Yahoo! holds reputation for karma scores to a higher standard than reputation for content. Be very careful in applying terminology and labels to people, for several reasons:

  • Avoid labels that might appear as attacks. They set a hostile tone that will be amplified in users' responses. This caution applies both to overly positive labels (such as “hotshot” or “top” designations) or negative ones (such as “newbie” or “rookie” ).
  • Avoid labels that introduce legal risks. What if a site labeled members of a health forum “experts,” and these “experts” then gave out bad advice?

These are rules of thumb that may not necessarily apply to a given context.
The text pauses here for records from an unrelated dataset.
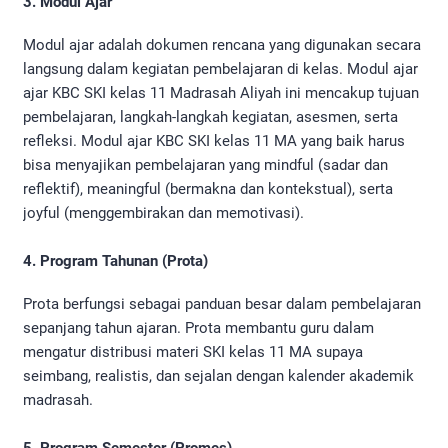
3. Modul Ajar
Modul ajar adalah dokumen rencana yang digunakan secara
langsung dalam kegiatan pembelajaran di kelas. Modul ajar
ajar KBC SKI kelas 11 Madrasah Aliyah ini mencakup tujuan
pembelajaran, langkah-langkah kegiatan, asesmen, serta
refleksi. Modul ajar KBC SKI kelas 11 MA yang baik harus
bisa menyajikan pembelajaran yang mindful (sadar dan
reflektif), meaningful (bermakna dan kontekstual), serta
joyful (menggembirakan dan memotivasi).
4. Program Tahunan (Prota)
Prota berfungsi sebagai panduan besar dalam pembelajaran
sepanjang tahun ajaran. Prota membantu guru dalam
mengatur distribusi materi SKI kelas 11 MA supaya
seimbang, realistis, dan sejalan dengan kalender akademik
madrasah.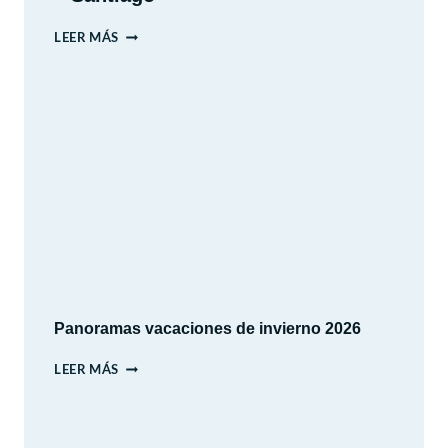
PARQUE
LEER MÁS
ARAUCANO
–
LAS
CONDES
–
SANTIAGO
Panoramas vacaciones de invierno 2026
PANORAMAS
LEER MÁS
VACACIONES
DE
INVIERNO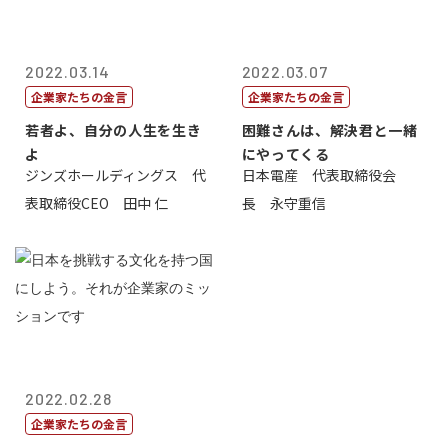
2022.03.14
2022.03.07
企業家たちの金言
企業家たちの金言
若者よ、自分の人生を生き
困難さんは、解決君と一緒
よ
にやってくる
ジンズホールディングス 代
日本電産 代表取締役会
表取締役CEO 田中 仁
長 永守重信
2022.02.28
企業家たちの金言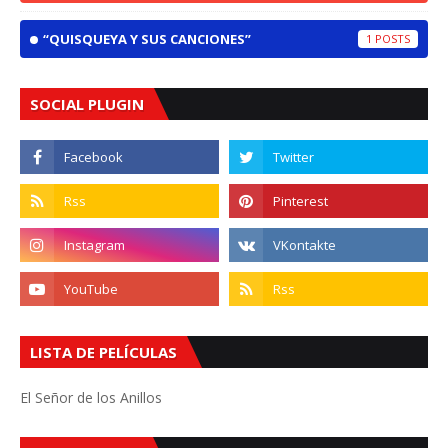
“QUISQUEYA Y SUS CANCIONES”
1
SOCIAL PLUGIN
LISTA DE PELÍCULAS
El Señor de los Anillos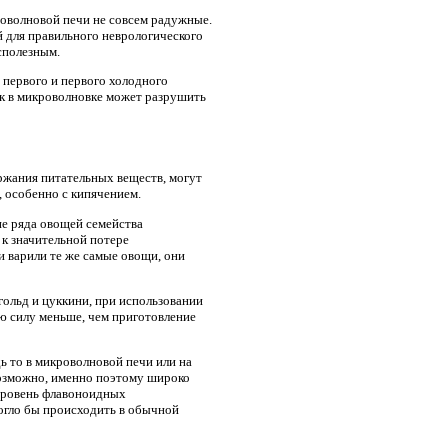
роволновой печи не совсем радужные.
 для правильного неврологического
сполезным.
 первого и первого холодного
ок в микроволновке может разрушить
ержания питательных веществ, могут
 особенно с кипячением.
ие ряда овощей семейства
 к значительной потере
 варили те же самые овощи, они
нгольд и цуккини, при использовании
ю силу меньше, чем приготовление
ь то в микроволновой печи или на
Возможно, именно поэтому широко
 уровень флавоноидных
огло бы происходить в обычной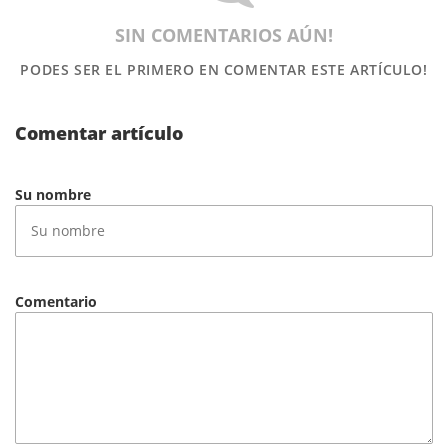
SIN COMENTARIOS AÚN!
PODES SER EL PRIMERO
EN COMENTAR ESTE ARTÍCULO!
Comentar artículo
Su nombre
Comentario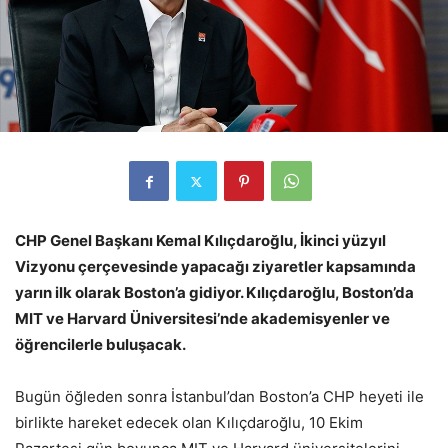
CHP Genel Başkanı Kemal Kılıçdaroğlu, İkinci yüzyıl
Vizyonu çerçevesinde yapacağı ziyaretler kapsamında
yarın ilk olarak Boston’a gidiyor. Kılıçdaroğlu, Boston’da
MIT ve Harvard Üniversitesi’nde akademisyenler ve
öğrencilerle buluşacak.
Bugün öğleden sonra İstanbul’dan Boston’a CHP heyeti ile
birlikte hareket edecek olan Kılıçdaroğlu, 10 Ekim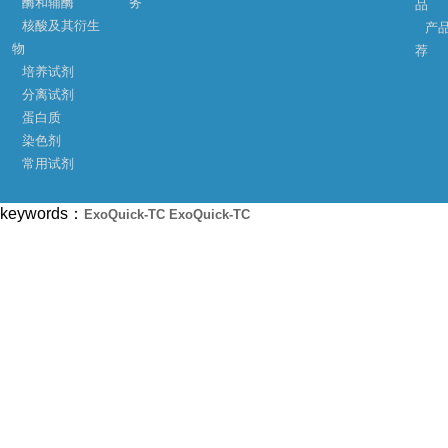
酶和辅酶
务
品
核酸及其衍生
产
物
荐
培养试剂
分离试剂
蛋白质
染色剂
常用试剂
keywords：
ExoQuick-TC
ExoQuick-TC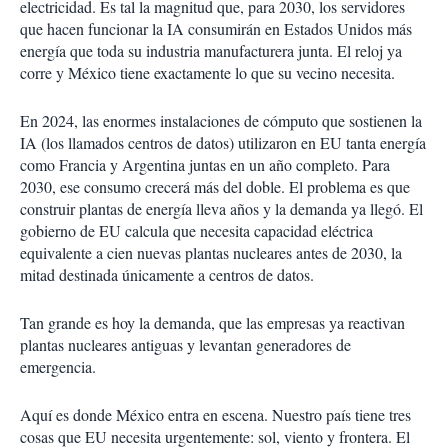
electricidad. Es tal la magnitud que, para 2030, los servidores
que hacen funcionar la IA consumirán en Estados Unidos más
energía que toda su industria manufacturera junta. El reloj ya
corre y México tiene exactamente lo que su vecino necesita.
En 2024, las enormes instalaciones de cómputo que sostienen la
IA (los llamados centros de datos) utilizaron en EU tanta energía
como Francia y Argentina juntas en un año completo. Para
2030, ese consumo crecerá más del doble. El problema es que
construir plantas de energía lleva años y la demanda ya llegó. El
gobierno de EU calcula que necesita capacidad eléctrica
equivalente a cien nuevas plantas nucleares antes de 2030, la
mitad destinada únicamente a centros de datos.
Tan grande es hoy la demanda, que las empresas ya reactivan
plantas nucleares antiguas y levantan generadores de
emergencia.
Aquí es donde México entra en escena. Nuestro país tiene tres
cosas que EU necesita urgentemente: sol, viento y frontera. El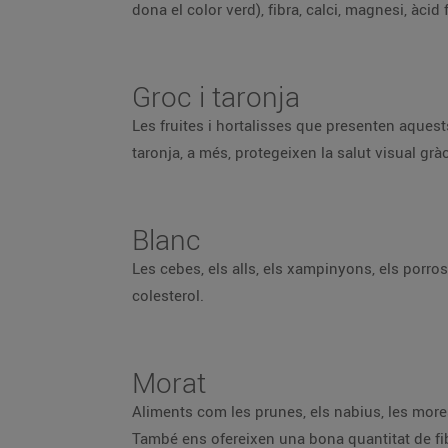
dona el color verd), fibra, calci, magnesi, àcid 
Groc i taronja
Les fruites i hortalisses que presenten aquests
taronja, a més, protegeixen la salut visual gr
Blanc
Les cebes, els alls, els xampinyons, els porros
colesterol.
Morat
Aliments com les prunes, els nabius, les mores, 
També ens ofereixen una bona quantitat de fibra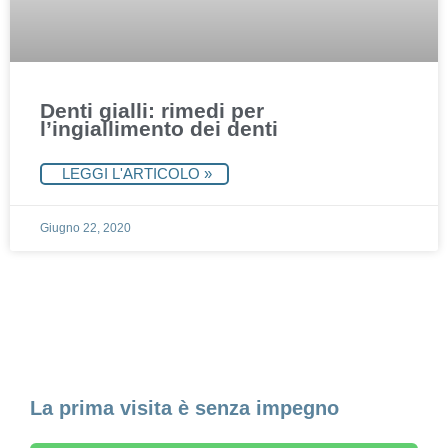
Denti gialli: rimedi per
l’ingiallimento dei denti
LEGGI L'ARTICOLO »
Giugno 22, 2020
Fissa un appuntamento
La prima visita è senza impegno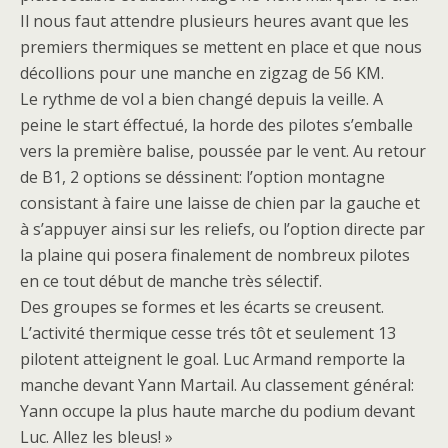
Il nous faut attendre plusieurs heures avant que les
premiers thermiques se mettent en place et que nous
décollions pour une manche en zigzag de 56 KM.
Le rythme de vol a bien changé depuis la veille. A
peine le start éffectué, la horde des pilotes s’emballe
vers la première balise, poussée par le vent. Au retour
de B1, 2 options se déssinent: l’option montagne
consistant à faire une laisse de chien par la gauche et
à s’appuyer ainsi sur les reliefs, ou l’option directe par
la plaine qui posera finalement de nombreux pilotes
en ce tout début de manche très sélectif.
Des groupes se formes et les écarts se creusent.
L’activité thermique cesse trés tôt et seulement 13
pilotent atteignent le goal. Luc Armand remporte la
manche devant Yann Martail. Au classement général:
Yann occupe la plus haute marche du podium devant
Luc. Allez les bleus! »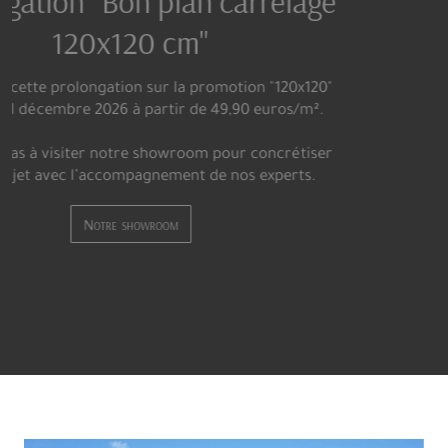
BATI-CENTRE VOUS OFFRE L'UN
DES PLUS GRANDS CHOIX DE
CARRELAGE DE PARIS
Vous trouverez, au sein de notre magasin, de sublimes
mosaïques, une variété inouïe de carrelages effet carreaux
ciment, des effets marbre dans des formats allant jusqu’à
3,20 m, des carreaux en fine épaisseur qui révolutionnent l
monde du carrelage et de la pose, des effets bois plus vrais
que nature, mais aussi des grès cérame pleine masse qui
incluent tous nos effets béton, pierre, métal ou encore
tissu.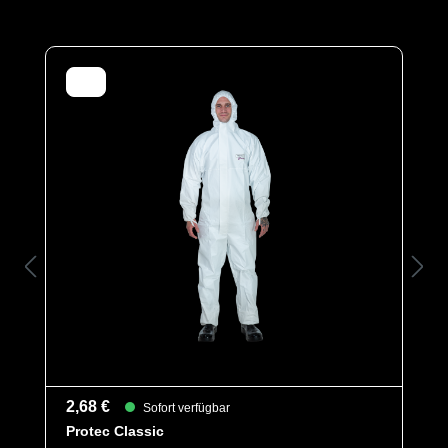
Tragekomfort und sorgt für zusätzliche Atmungsaktivität,
um eine Überhitzung zu vermeiden. Eine erhöhte
Abdeckblende mit Klebeverschluss über dem
Reißverschluss gewährleistet bestmögliche Dichte,
zusätzlich ist eine abklebbare Kinnabdeckblende
vorhanden. Die dreiteilige Kapuze bewegt sich
anatomisch mit dem Kopf und die elastischen
Gummizügen an Beinen, Taille und Kapuze
versprechen beste Bewegungsfreiheit bei optimaler
Passform. Zusätzlich verhindern Daumenschlaufen das
Hochrutschen der Ärmel bei Überkopfarbeiten.
Schutztypen
EN 1073-2
EN 1149-5
Kat III
Typ 5
Typ 6
2,68 €
Sofort verfügbar
Kategorie
Protec Line
Protec Classic
Sonderanfertigung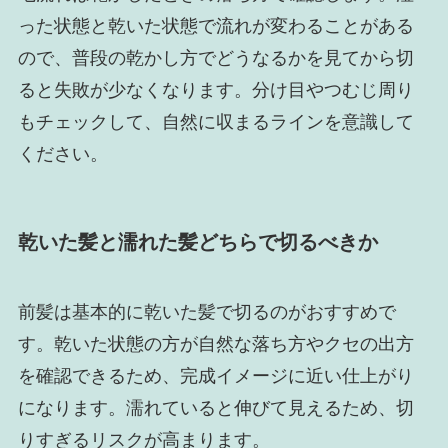
った状態と乾いた状態で流れが変わることがある
ので、普段の乾かし方でどうなるかを見てから切
ると失敗が少なくなります。分け目やつむじ周り
もチェックして、自然に収まるラインを意識して
ください。
乾いた髪と濡れた髪どちらで切るべきか
前髪は基本的に乾いた髪で切るのがおすすめで
す。乾いた状態の方が自然な落ち方やクセの出方
を確認できるため、完成イメージに近い仕上がり
になります。濡れていると伸びて見えるため、切
りすぎるリスクが高まります。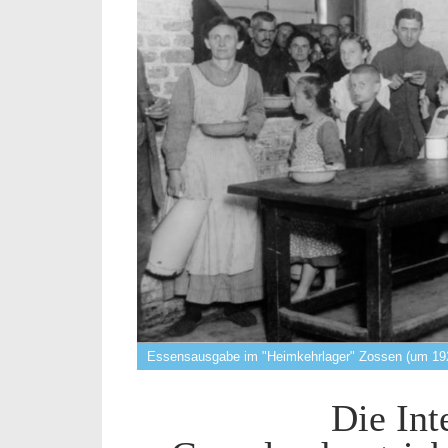
Essensausgabe im "Heimkehrlager" Zossen (um 1920
Die Int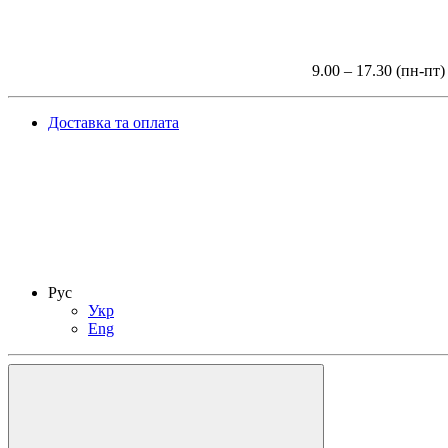
9.00 – 17.30 (пн-пт)
Доставка та оплата
Рус
Укр
Eng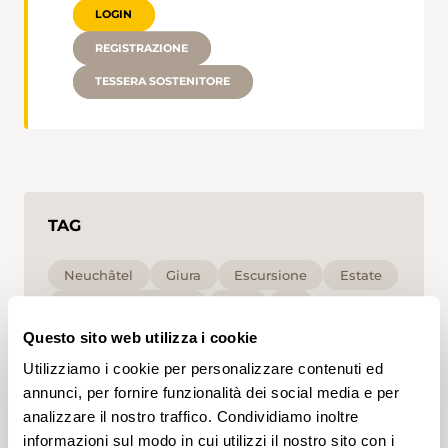
LOGIN
REGISTRAZIONE
TESSERA SOSTENITORE
TAG
Neuchâtel
Giura
Escursione
Estate
Escursione in vetta
Alta
T1
Questo sito web utilizza i cookie
Cliccando su un tag, puoi aggiungerlo al tuo
Utilizziamo i cookie per personalizzare contenuti ed
account e ottenere contenuti personalizzati in base
annunci, per fornire funzionalità dei social media e per
ai tuoi interessi. I tag possono essere salvati solo in
un account.
analizzare il nostro traffico. Condividiamo inoltre
informazioni sul modo in cui utilizzi il nostro sito con i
In role-playing games, for example, publicly shared simple karma is displayed in terms of experience levels, which are inherently competitive.

Avoid negative public karma [Chapter 6]

This point is covered in detail in an earlier post The Dollhouse Mafia, or "Don't Display Negative Karma" - which anyone considering having negative karma effects in public reputation should read carefully. We'll only excerpt a small portion here:

This thinking—though seemingly intuitive—is impoverished, and is wrong in at least two important ways.

  • There can be no negative public karma-at least for establishing the trustworthiness of active users. A bad enough public score will simply lead to that user's abandoning the account and starting a new one, a process we call karma bankruptcy. This setup defeats the primary goal of karma-to publicly identify bad actors. Assuming that a karma starts at zero for a brand-new user that an application has no information about, it can never go below zero, since karma bankruptcy resets it. Just look at the record of eBay sellers with more than three red stars-you'll see that most haven't sold anything in months or years, either because the sellers quit or they're now doing business under different account names.
  • It's not a good idea to combine positive and negative inputs in a single public karma score. Say you encounter a user with 75 karma points and another with 69 karma points. Who is more trustworthy? You can't tell: maybe the first user used to have hundreds of good points but recently accumulated a lot of negative ones, while the second user has never received a negative point at all. If you must have public negative reputation, handle it as a separate score (as in the eBay seller feedback pattern).

Even eBay, with the most well-known example of public negative karma, doesn't represent how untrustworthy an actual seller might be-it only gives buyers reasons to take specific actions to protect themselves. In general, avoid negative public karma. If you really want to know who the bad guys are, keep the score separate and restrict it to internal use by moderation staff.

If you're still considering negative reputation, please [re]read the story of the Dollhouse Mafia and imagine your enemies attacking your system.

Public karma can discourage some contributors

Putting user reputations in a public ranked list, creates a competitive environment and some users' motivations are not at all compatible with being being publicly recognized. Still others will see high karma as the goal of the activity instead of the benefit and start to change their behavior to optimize their actions around their karma instead of using the site as intended.

In Leaderboards Considered Harmful, we pointed out:

[...]ranking the members of your community—and pitting them one-against-the-other in a competitive fashion—is typically a bad idea. Like the fabled djinni of yore, leaderboards on your site promise riches (comparisons! incentives! user engagement!!) but often lead to undesired consequences.

[...]

This may be the most insidious artifact of a leaderboard community: the very presence of a leaderboard changes the community dynamic and calls into question the motivations of everyone for any action they might take.